The best thing American companies could do right now, especially large ones like Google, to make sure regions like Latina America or Europe don't take a "you have to build your datacenter here" stance and make things much more expensive for them, is to ensure that the data is private, even if it's on American servers, because they've adopted trustless protocols, and even they can't see what's inside.

That's what's going to stop users and institutions from other countries from bailing on American corporations like Google. So losing a little data signal from the ad tracking data is hardly a big loss in comparison, and could help Google regain at least some of the trust they lost post-NSA revelations.


> I think that's the wrong way for Google to look at it. The question should be "how many users will I lose if I don't enable something like this in my services soon?"

Since this answer is "an insignificant amount", I think you'd be happier if Google looked at it the wrong way.


Insignificant only when you look at the way things work right now. This is the problem with monopolies such as Comcast, too. They think "hey why bother improving the service, and cost us money, when we're not going to lose customers to anyone anyway"?

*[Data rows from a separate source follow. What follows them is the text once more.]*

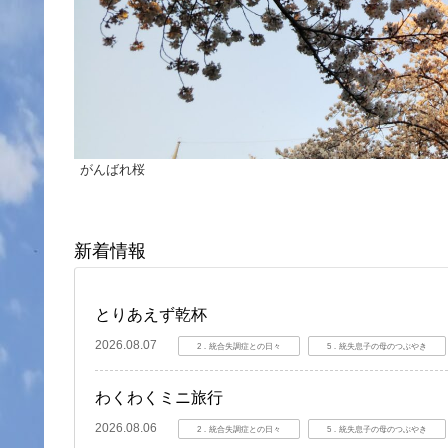
がんばれ桜
新着情報
とりあえず乾杯
2026.08.07
2．統合失調症との日々
5．統失息子の母のつぶやき
わくわくミニ旅行
2026.08.06
2．統合失調症との日々
5．統失息子の母のつぶやき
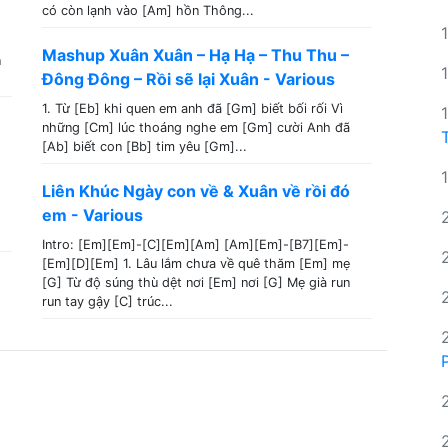
có còn lạnh vào [Am] hồn Thông...
Mashup Xuân Xuân – Hạ Hạ – Thu Thu –
n
Đông Đông – Rồi sẽ lại Xuân - Various
1. Từ [Eb] khi quen em anh đã [Gm] biết bối rối Vì
những [Cm] lúc thoáng nghe em [Gm] cười Anh đã
[Ab] biết con [Bb] tim yêu [Gm]...
Liên Khúc Ngày con về & Xuân về rồi đó
em - Various
Intro: [Em][Em]-[C][Em][Am] [Am][Em]-[B7][Em]-
[Em][D][Em] 1. Lâu lắm chưa về quê thăm [Em] mẹ
[G] Từ độ súng thù dệt nơi [Em] nơi [G] Mẹ già run
run tay gậy [C] trúc...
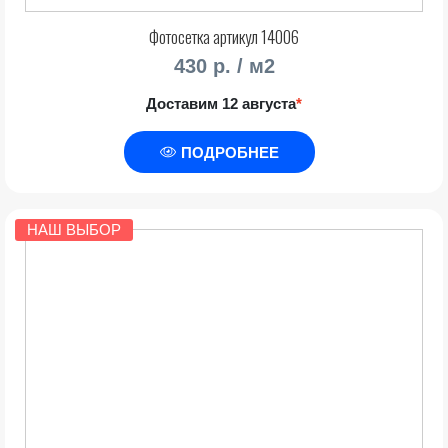
Фотосетка артикул 14006
430 р. / м2
Доставим 12 августа
*
ПОДРОБНЕЕ
НАШ ВЫБОР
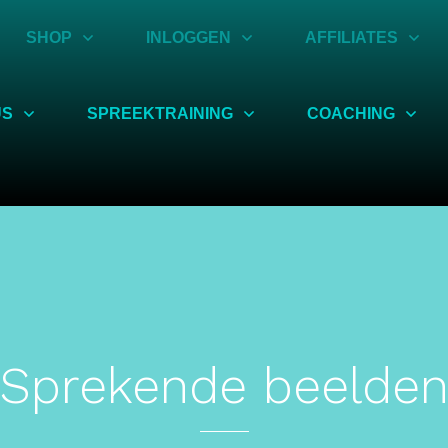
SHOP
INLOGGEN
AFFILIATES
US
SPREEKTRAINING
COACHING
Sprekende beelde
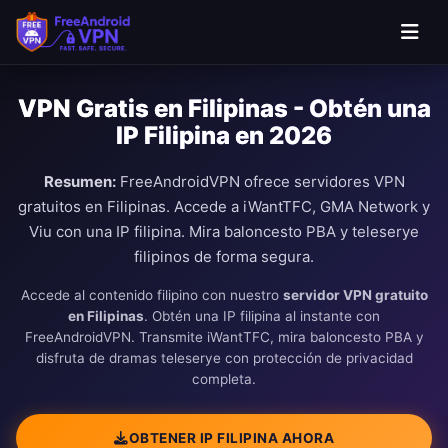
Saltar al contenido principal
VPN Gratis en Filipinas - Obtén una
IP Filipina en 2026
Resumen:
FreeAndroidVPN ofrece servidores VPN
gratuitos en Filipinas. Accede a iWantTFC, GMA Network y
Viu con una IP filipina. Mira baloncesto PBA y teleserye
filipinos de forma segura.
Accede al contenido filipino con nuestro
servidor VPN gratuito
en Filipinas
. Obtén una IP filipina al instante con
FreeAndroidVPN. Transmite iWantTFC, mira baloncesto PBA y
disfruta de dramas teleserye con protección de privacidad
completa.
OBTENER IP FILIPINA AHORA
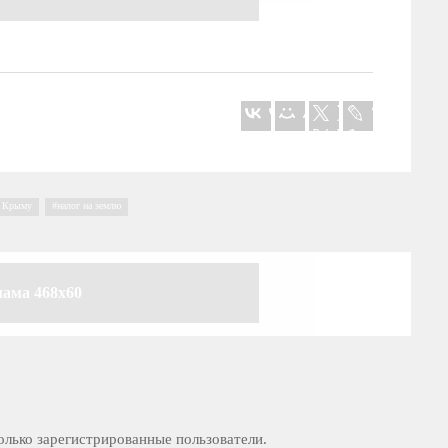
в Крыму
,
налог на землю
лама 468x60
лько зарегистрированные пользователи.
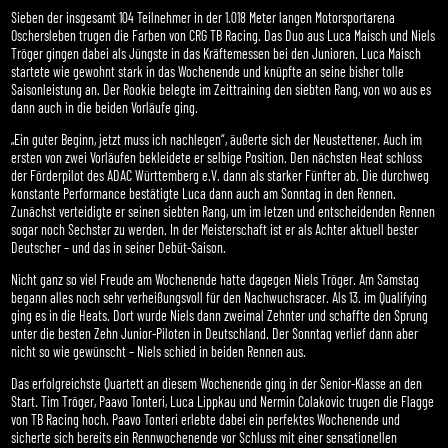
Sieben der insgesamt 104 Teilnehmer in der 1.018 Meter langen Motorsportarena
Oschersleben trugen die Farben von CRG TB Racing. Das Duo aus Luca Maisch und Niels
Tröger gingen dabei als Jüngste in das Kräftemessen bei den Junioren. Luca Maisch
startete wie gewohnt stark in das Wochenende und knüpfte an seine bisher tolle
Saisonleistung an. Der Rookie belegte im Zeittraining den siebten Rang, von wo aus es
dann auch in die beiden Vorläufe ging.
„Ein guter Beginn, jetzt muss ich nachlegen“, äußerte sich der Neustettener. Auch im
ersten von zwei Vorläufen bekleidete er selbige Position. Den nächsten Heat schloss
der Förderpilot des ADAC Württemberg e.V. dann als starker Fünfter ab. Die durchweg
konstante Performance bestätigte Luca dann auch am Sonntag in den Rennen.
Zunächst verteidigte er seinen siebten Rang, um im letzen und entscheidenden Rennen
sogar noch Sechster zu werden. In der Meisterschaft ist er als Achter aktuell bester
Deutscher – und das in seiner Debüt-Saison.
Nicht ganz so viel Freude am Wochenende hatte dagegen Niels Tröger. Am Samstag
begann alles noch sehr verheißungsvoll für den Nachwuchsracer. Als 13. im Qualifying
ging es in die Heats. Dort wurde Niels dann zweimal Zehnter und schaffte den Sprung
unter die besten Zehn Junior-Piloten in Deutschland. Der Sonntag verlief dann aber
nicht so wie gewünscht – Niels schied in beiden Rennen aus.
Das erfolgreichste Quartett an diesem Wochenende ging in der Senior-Klasse an den
Start. Tim Tröger, Paavo Tonteri, Luca Lippkau und Nermin Colakovic trugen die Flagge
von TB Racing hoch. Paavo Tonteri erlebte dabei ein perfektes Wochenende und
sicherte sich bereits ein Rennwochenende vor Schluss mit einer sensationellen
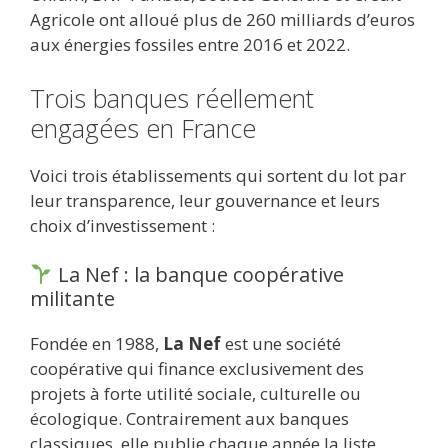
Agricole ont alloué plus de 260 milliards d’euros
aux énergies fossiles entre 2016 et 2022.
Trois banques réellement
engagées en France
Voici trois établissements qui sortent du lot par
leur transparence, leur gouvernance et leurs
choix d’investissement :
La Nef : la banque coopérative
militante
Fondée en 1988,
La Nef
est une société
coopérative qui finance exclusivement des
projets à forte utilité sociale, culturelle ou
écologique. Contrairement aux banques
classiques, elle publie chaque année la liste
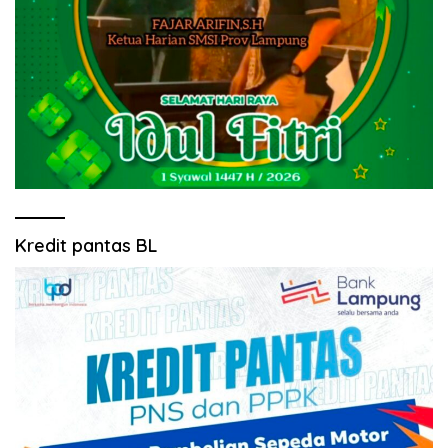
Kredit pantas BL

That only works when there's no competition or the competition isn't serious enough. But as soon as something like Google Fiber comes out, they start freaking out, because they know customers have developed a lot of resentment towards them when they kept thinking "why bother improving the service?", and they will quit them as soon as a much better alternative is available.

The same can happen to Google, too. Imagine if this was Microsoft coming out today and saying they are going to implement PGP or something even better for true privacy - and imagine then they would do campaigns like Scroogled and Gmail Man. Now do you still think it's a mistake for Google to do this from a strategic point of view, so they don't lose customers in the future?

If Google wants Gmail to remain the #1 e-mail service, then they need to do such moves first, not as a reaction to other competitors. Because by then the exodus may be too hard to reverse, if the perception of Google's services becomes much poorer and they've lost most users' loyalty (not necessarily the users themselves up to that point - but the loyalty of those users).


No, but speculation makes any conclusion you want to draw possible.

If you want to argue that Microsoft will come out and implement PGP, that's one thing. Hell, maybe Google will decide that it's more profitable to shut down Gmail. Would that also be a mistake from a strategic point of view? I couldn't fault them for it.

But all you have are wishes and fantasies. That's not strategy. That's a pipe dream.


That would make sense anyway from a UI perspective. The 'encrypt this email' option can clearly only work if google is able to reliably determine (or have you provide) the correct public key for the address or person that you are emailing.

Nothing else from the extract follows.